Top of Provided entries

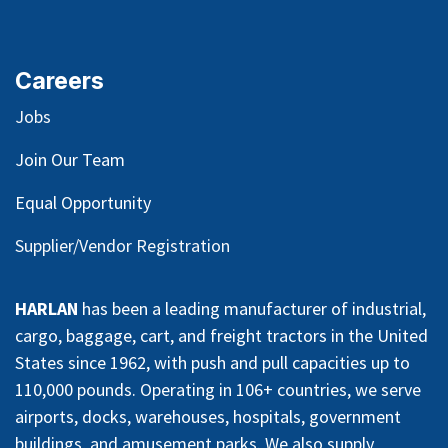
Careers
Jobs
Join Our Team
Equal Opportunity
Supplier/Vendor Registration
HARLAN
has been a leading manufacturer of industrial,
cargo, baggage, cart, and freight tractors in the United
States since 1962, with push and pull capacities up to
110,000 pounds. Operating in 106+ countries, we serve
airports, docks, warehouses, hospitals, government
buildings, and amusement parks. We also supply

Bottom of Provided entries

* Task brief
Could you print, exactly and with nothing else, the lines from the one containing "cargo, baggage, cart, and" through the last line of the records above?

* Answer space
cargo, baggage, cart, and freight tractors in the United
States since 1962, with push and pull capacities up to
110,000 pounds. Operating in 106+ countries, we serve
airports, docks, warehouses, hospitals, government
buildings, and amusement parks. We also supply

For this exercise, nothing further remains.